[KT] Single Pass Copy_if Kernel Template #1616

danhoeflinger · 2024-06-06T14:06:30Z

This PR adds a pair of APIs (iterator and range variants) for :
oneapi::dpl::experimental::kt::gpu::copy_if
which take an input and output sequence, as well as a sequence representing a single element to store the number of elements copied (which is left on the device) and a predicate. It copies each element from the input to the output which satisfies the predicate and records the number of elements copied, preserving the relative order of the elements.

Other additions within this PR

Tests for these new APIs

Additional notable details:

Refactor of oneDPL mainline copy_if single workgroup implementation to lift out the "copy to host" of the num copied return value one level and enable use by the new kernel template
Refactor of scan kernel template to share lookback phase, allocation manager with copy_if
Adjust lookback phase to rely upon the last subgroup / last work-item rather than the first subgroup / first work-item to do operations which we want only a single subgroup or work-item to do.

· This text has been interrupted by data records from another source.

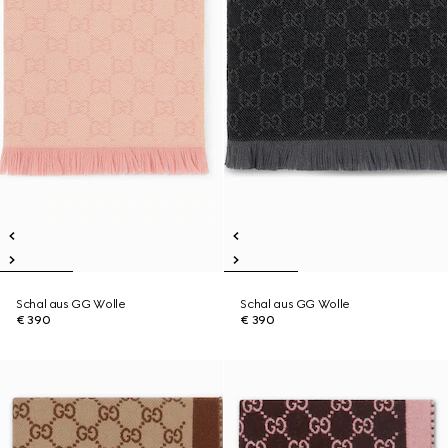
Schal aus GG Wolle
Schal aus GG Wolle
€ 390
€ 390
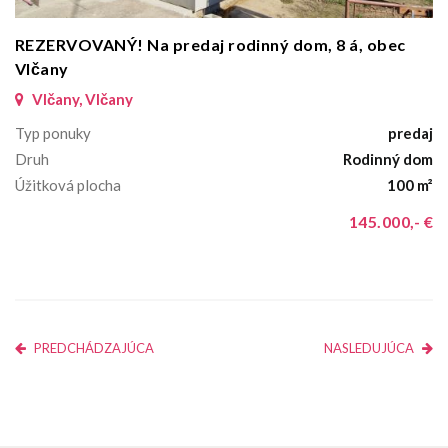
REZERVOVANÝ! Na predaj rodinný dom, 8 á, obec
Vlčany
Vlčany, Vlčany
Typ ponuky
predaj
Druh
Rodinný dom
Úžitková plocha
100 m²
145.000,- €
PREDCHÁDZAJÚCA
NASLEDUJÚCA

This enables propagation of "running" scan values without extra intra-workgroup communication for copy_if. I don't believe this change negatively impacts scan KT.

Adapted from previous work by AidanBeltonS, Alcpz, joeatodd, adamfidel

Atomic flags and the values used in Scan_kt separated to avoid truncating the range to 30bit values, and prepare for a more general scan implementation.

* Improved Scan_kt: templated parameters, ballot, wgsize calculation. - Changed number of workgroups calculation from next power of two to next multiple of wgsize - Improved group_ballot by using the class member functions - Using kernel_param struct to determine wgsize and elems per work item.

…ree of the device memory (#18) * Single memory allocation for device_memory * async free of device memory --------- Co-authored-by: Joe Todd <[email protected]> Co-authored-by: AidanBeltonS <[email protected]>

* Refactored cooperative_loopback and memory implementation detail * renamed load_counter to fetch_add_counter * Removed dynamic tile counter from the scan memory struct * scratch memory Reordering * Fixed wrong values returned in LoopbackScanMemory.get_value * Improved Class and variable naming

* Implemented atomic64 version of the scan_kt pass * Removed repeated offset calculation for tile id atomic flag * Loopback -> Lookback. Removed unused var.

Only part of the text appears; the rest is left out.